Адини не боялась увидеть плохое. Она даже научилась менять память Гретель к лучшему. Для этого надо было зажмуриться, вытянуть губы трубочкой и подумать о хорошем. И тогда холодная зима превращалась в ласковое лето, погибшие солдаты оживали и возвращались домой, предатели становились образцом честности, а палачи – врачами. Этот мир Адини называла своим добрым королевством. А Гретель радовалась переменам и жалела, что сама так не умеет. В конце концов она была лишь куклой – отражением всего, что увидела и узнала.

Валька

Летом тысяча девятьсот шестьдесят первого мне исполнилось шесть лет. Я выходил во двор и оказывался в самой сильной, самой огромной стране, какую только можно придумать. Путь от подъезда до мусорных ям, где сжигали забракованных на фабрике кукол, был настоящим путешествием. Мимо старой яблони, песочницы, покосившихся рядов сараев, клуба, в котором по вечерам крутили фильмы или устраивали танцы, мимо продуктового магазина, где на заднем дворе на опустевших хлебных лотках лежал дядя Гоша. Выпив, он ругался с моей теткой и уходил навсегда из новенькой котельной, где работал кочегаром. Уйти дальше лотков у дяди Гоши не получалось. К утру от всех его желаний оставались лишь протрезвевший потерянный взгляд и хлебные крошки на щеке.

За магазином, за мусорными ямами начинался, не понять какой огромный, Собачий лес. За лесом растекалось озеро Гидра. Называлось оно в честь построенного за пляжем забора, на котором висела табличка с надписью «Управление гидромеханизации».  Но я еще не умел читать и думал, что в озере живет та самая Лернейская гидра, про которую рассказывала моя тетка.

Москва была еще дальше – за темными досками перрона железнодорожной станции. Она растворялась в радиоголосах и газетах. В Москве жила моя мать – двоюродная сестра моей тетки.

Когда мне было три с половиной, то за мать я принял Зою Михайловну, которая на Новый год наряжалась Снегурочкой и поздравляла фабричных детей. Тетка говорила, что Зоя Михайловна еле отбилась и оставила в моей руке лишь звездочку из фольги, со своего пальто. Тетке не очень нравилось это воспоминание, а мне нравилось.

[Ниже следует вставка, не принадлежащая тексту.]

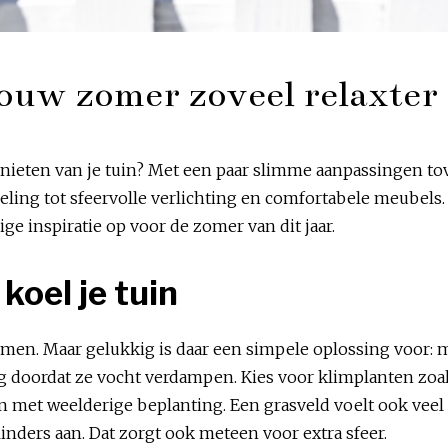
ouw zomer zoveel relaxter
genieten van je tuin? Met een paar slimme aanpassingen to
oeling tot sfeervolle verlichting en comfortabele meubel
ige inspiratie op voor de zomer van dit jaar.
koel je tuin
men. Maar gelukkig is daar een simpele oplossing voor: 
g doordat ze vocht verdampen. Kies voor klimplanten zoal
n met weelderige beplanting. Een grasveld voelt ook veel 
inders aan. Dat zorgt ook meteen voor extra sfeer.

Мне нравились солдатики и пластмассовые пистолеты, но ни военным, ни даже Гагариным я быть не хотел. Бегать от настоящих взрывов и пуль или кувыркаться посреди космоса в консервной банке дураков нет. А еще я умел шевелить ушами.

Через десять дней после вашего приезда, я увидел тебя в песочнице, и изо всех сил зашевелил ушами, чтобы понравиться. Мы бы и раньше познакомились, но поначалу ты боялась выходить. После пустыни, где ты раньше жила, двор казался опасно маленьким и зеленым. Девочка, которая даже песочницы никогда не видела и думала, что это специально отгороженный от травы последний островок нормальной земли. У тебя были плавные движения и взгляд как у моей тетки. Такой взгляд Юрка Смирнов называл блядским. И это тогда означало что-то хорошее.

– Папа странный и дочка со свистом, – сразу сказала про вас тетка.

Она все про всех понимала, но иногда говорила так, будто я сам должен был догадаться о чем-то еще.

Я же думал, что ты просто везде суешься как дурканутая Ленка, которая жила надо мной на втором этаже. Вообще-то раньше ее звали просто Ленка. Но этим летом она совсем съехала с катушек и разучилась спокойно сидеть. Я всегда знал в какую часть комнаты она забежала. Бежит-бежит, остановится, топнет: «Валька, ты тут!?»

Ленку вытаскивали то из канализационного люка, то из закрытой трансформаторной будки, то из погреба какого-нибудь сарая, где хранили морковь и картошку. Ей все было интересно. Ленку водили к доктору Свиридову для опытов.

Юрка Смирнов говорил, что к врачам лучше не ходить. Когда у Юрки от грязи начинали чесаться глаза, то его отец дядя Коля для излечения плевал в них. А дяде Коле плевал в глаза его отец. А его отцу – его. Эти плевки в семье Смирновых передавались по наследству. И никаких докторов не требовалось.

Я знал всех ребят и девчонок, что жили в нашем дворе. Они хотели играть со мной, потому что у меня были модные короткие штаны с косыми кармашками и восемь с половиной солдатиков. Тетка рассказывала, что и штаны, и солдатиков по десять штук в коробке можно было купить только в Москве в магазине «Детский мир». Первого солдата я сразу потерял, ноги второго растаяли от огня в котельной. Я думал, что солдатик победит огонь, но он не победил.